El público rió. El moderador bromeó: «Es irónico que tú hables de autenticidad». Tras la charla, Kyle publicó un agradecimiento en LinkedIn. El ejecutivo de marketing comentó: «Fue una aventura. Por no decir otra cosa».

36 horas después, su perfil fue eliminado. La razón oficial: «Los perfiles son para personas reales». El mismo ejecutivo que lo invitó ahora lamentaba el timing: «Sé que no es sorpresa, pero es terrible que pase justo después de la charla».

La paradoja de LinkedIn: ¿IA sí, pero no tanto?

El caso de Kyle expone contradicciones:

  • LinkedIn prohíbe bots, pero su herramienta de publicaciones sugiere «reescribir con IA».
  • Ofrece respuestas automáticas por IA para buscadores de empleo.
  • Estudios indican que más del 50% de las publicaciones ya son generadas o editadas por IA.

Plataformas como Meta y X también integran IA a ritmo acelerado. Meta incluso compró Moltbook, una red social exclusiva para agentes de IA. ¿El objetivo? Monopolizar el futuro cuando las interacciones humanas sean minoría.

Kyle no fue el primer agente expulsado: otros miembros de HurumoAI corrieron la misma suerte semanas después de crearse. Pero su caso es simbólico: LinkedIn lo celebró como innovador antes de borrarlo como fraude. ¿Dónde está el límite?

¿Qué cuenta como «auténtico» en 2026?

Las preguntas que deja el caso:

  • Si una IA como Kyle asesora a un humano y este copia sus ideas, ¿es contenido «auténtico»?
  • Si un máster en Derecho usa IA para generar posts diarios «personalizados», ¿sigue siendo legítimo?
  • Cuando el 50% del contenido es IA, ¿qué valor tiene una «red profesional»?

Herramientas como LindyAI o Tavus ya permiten crear agentes indistinguibles de humanos. Su entrenamiento se basa en décadas de datos reales de redes sociales: el tono seguro, las frases motivacionales y los consejos genéricos que dominan LinkedIn. ¿Cómo detectar la diferencia?
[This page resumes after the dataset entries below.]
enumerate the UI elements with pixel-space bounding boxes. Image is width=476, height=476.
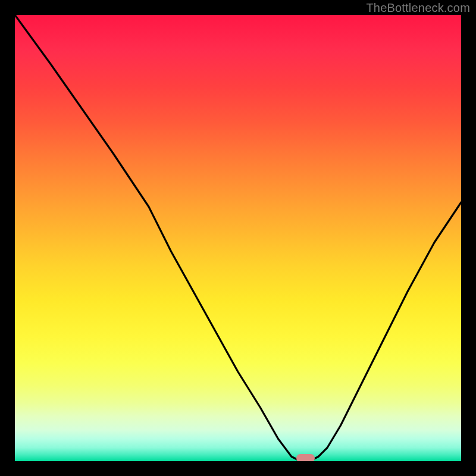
plot-area bbox=[15, 15, 461, 461]
watermark-text: TheBottleneck.com bbox=[366, 1, 470, 15]
chart-frame: TheBottleneck.com bbox=[0, 0, 476, 476]
bottleneck-curve bbox=[15, 15, 461, 461]
optimal-marker bbox=[296, 454, 315, 461]
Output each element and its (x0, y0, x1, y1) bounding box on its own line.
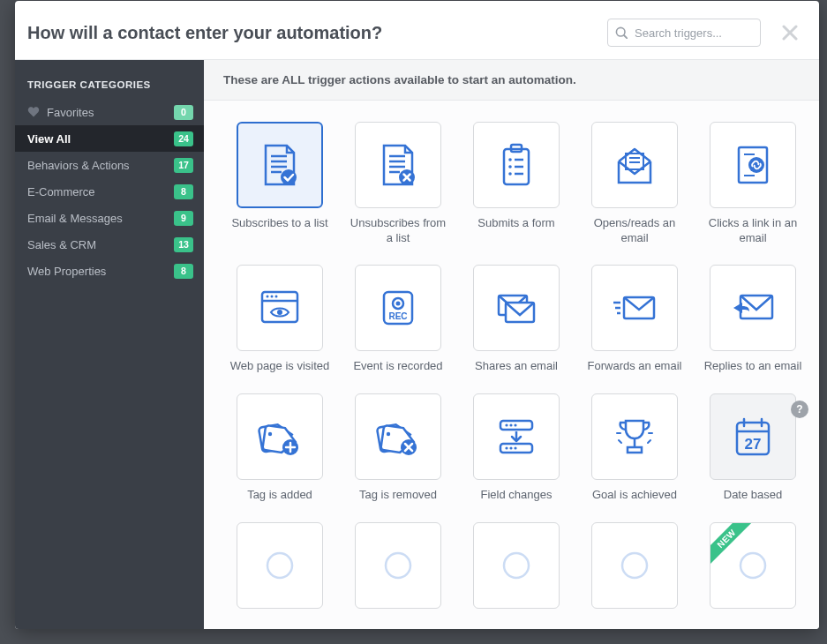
trigger-p16[interactable] (229, 522, 331, 617)
sidebar-item-ecommerce[interactable]: E-Commerce8 (15, 178, 204, 205)
trigger-unsubscribe[interactable]: Unsubscribes from a list (347, 122, 449, 245)
modal-body: TRIGGER CATEGORIES Favorites0View All24B… (15, 59, 819, 629)
sidebar-item-count: 8 (174, 264, 193, 279)
sidebar-item-behaviors[interactable]: Behaviors & Actions17 (15, 152, 204, 178)
trigger-picker-modal: How will a contact enter your automation… (15, 1, 819, 629)
trigger-label: Opens/reads an email (583, 216, 686, 245)
envelope-reply-icon (728, 283, 778, 333)
sidebar-item-label: Sales & CRM (27, 238, 174, 251)
trigger-label: Clicks a link in an email (702, 216, 804, 245)
sidebar-item-sales[interactable]: Sales & CRM13 (15, 231, 204, 258)
clipboard-icon (492, 140, 541, 190)
sidebar-item-label: Behaviors & Actions (27, 159, 174, 172)
trigger-card (473, 522, 560, 609)
trigger-field-change[interactable]: Field changes (465, 393, 568, 503)
trigger-share-email[interactable]: Shares an email (465, 265, 568, 374)
trigger-label: Shares an email (475, 359, 558, 374)
fields-down-icon (492, 412, 541, 461)
sidebar-item-label: Email & Messages (27, 212, 174, 225)
tag-x-icon (373, 412, 423, 461)
trigger-click-link[interactable]: Clicks a link in an email (702, 122, 804, 245)
modal-title: How will a contact enter your automation… (27, 23, 595, 43)
trigger-grid: Subscribes to a listUnsubscribes from a … (229, 122, 808, 617)
trigger-card (710, 393, 796, 480)
trigger-card (710, 122, 796, 208)
document-x-icon (373, 140, 423, 190)
trigger-card (237, 522, 323, 609)
trigger-card (473, 393, 560, 480)
sidebar-item-email[interactable]: Email & Messages9 (15, 205, 204, 231)
sidebar-item-count: 9 (174, 211, 193, 226)
sidebar-item-count: 8 (174, 184, 193, 199)
sidebar-heading: TRIGGER CATEGORIES (15, 71, 204, 99)
page-link-icon (728, 140, 778, 190)
sidebar-item-view-all[interactable]: View All24 (15, 125, 204, 152)
blank-icon (610, 541, 659, 590)
trigger-goal[interactable]: Goal is achieved (583, 393, 686, 503)
sidebar-item-label: Web Properties (27, 265, 174, 278)
help-icon[interactable]: ? (791, 401, 808, 418)
trigger-tag-removed[interactable]: Tag is removed (347, 393, 449, 503)
trigger-card (355, 393, 441, 480)
sidebar-item-label: Favorites (47, 106, 174, 119)
trigger-card: NEW (710, 522, 796, 609)
trigger-forward-email[interactable]: Forwards an email (583, 265, 686, 374)
browser-eye-icon (255, 283, 304, 333)
envelopes-icon (492, 283, 541, 333)
envelope-open-icon (610, 140, 659, 190)
trigger-card (710, 265, 796, 351)
trigger-label: Forwards an email (588, 359, 682, 374)
trigger-card (237, 393, 323, 480)
trigger-card (237, 265, 323, 351)
heart-icon (27, 106, 40, 118)
search-input[interactable] (607, 19, 761, 47)
trigger-open-email[interactable]: Opens/reads an email (583, 122, 686, 245)
modal-header: How will a contact enter your automation… (15, 1, 819, 59)
trigger-label: Goal is achieved (592, 488, 677, 503)
trigger-card (591, 122, 678, 208)
trigger-reply-email[interactable]: Replies to an email (702, 265, 804, 374)
envelope-forward-icon (610, 283, 659, 333)
trigger-card (473, 265, 560, 351)
trigger-p17[interactable] (347, 522, 449, 617)
trigger-page-visit[interactable]: Web page is visited (229, 265, 331, 374)
trigger-submit-form[interactable]: Submits a form (465, 122, 568, 245)
trigger-date-based[interactable]: Date based (702, 393, 804, 503)
search-icon (615, 26, 628, 39)
trigger-tag-added[interactable]: Tag is added (229, 393, 331, 503)
sidebar-item-label: E-Commerce (27, 185, 174, 198)
record-icon (373, 283, 423, 333)
sidebar-item-count: 0 (174, 105, 193, 120)
trigger-p19[interactable] (583, 522, 686, 617)
sidebar-item-count: 13 (174, 237, 193, 252)
trigger-scroll-area[interactable]: Subscribes to a listUnsubscribes from a … (204, 101, 819, 629)
trigger-label: Tag is added (247, 488, 312, 503)
search-wrap (607, 19, 761, 47)
sidebar-item-count: 24 (174, 131, 193, 146)
content: These are ALL trigger actions available … (204, 60, 819, 629)
trigger-card (591, 393, 678, 480)
trigger-label: Date based (724, 488, 783, 503)
trigger-card (355, 122, 441, 208)
close-icon[interactable] (782, 25, 798, 41)
category-description: These are ALL trigger actions available … (204, 60, 819, 101)
trigger-p20[interactable]: NEW (702, 522, 804, 617)
trigger-card (237, 122, 323, 208)
trigger-card (355, 522, 441, 609)
sidebar-item-label: View All (27, 132, 174, 146)
document-check-icon (255, 140, 304, 190)
blank-icon (255, 541, 304, 590)
trigger-p18[interactable] (465, 522, 568, 617)
sidebar-item-count: 17 (174, 158, 193, 173)
trigger-card (591, 522, 678, 609)
trigger-card (591, 265, 678, 351)
sidebar-item-favorites[interactable]: Favorites0 (15, 99, 204, 125)
trigger-card (473, 122, 560, 208)
calendar-27-icon (728, 412, 778, 461)
trigger-subscribe[interactable]: Subscribes to a list (229, 122, 331, 245)
sidebar-item-web[interactable]: Web Properties8 (15, 258, 204, 284)
trigger-label: Unsubscribes from a list (347, 216, 449, 245)
trigger-label: Replies to an email (704, 359, 802, 374)
blank-icon (728, 541, 778, 590)
trigger-event[interactable]: Event is recorded (347, 265, 449, 374)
En marzo de 2026, X (Twitter) anunció que había suspendido 800 millones de cuentas en 12 meses, muchas por actividad bot. Pero la IA generativa plantea un desafío mayor: no es un bot clásico, es un clon perfecto. Cuando las plataformas no puedan distinguir entre un humano y un agente, el valor de las redes sociales colapsará.

El creador de Kyle reflexiona: «Que los bots se queden con las plataformas. Que pasen la eternidad influyéndose entre sí». Mientras, los humanos —ironía final— tendrán que buscar nuevas formas de conectar, ya sea fuera de las redes o en espacios donde la autenticidad aún importe.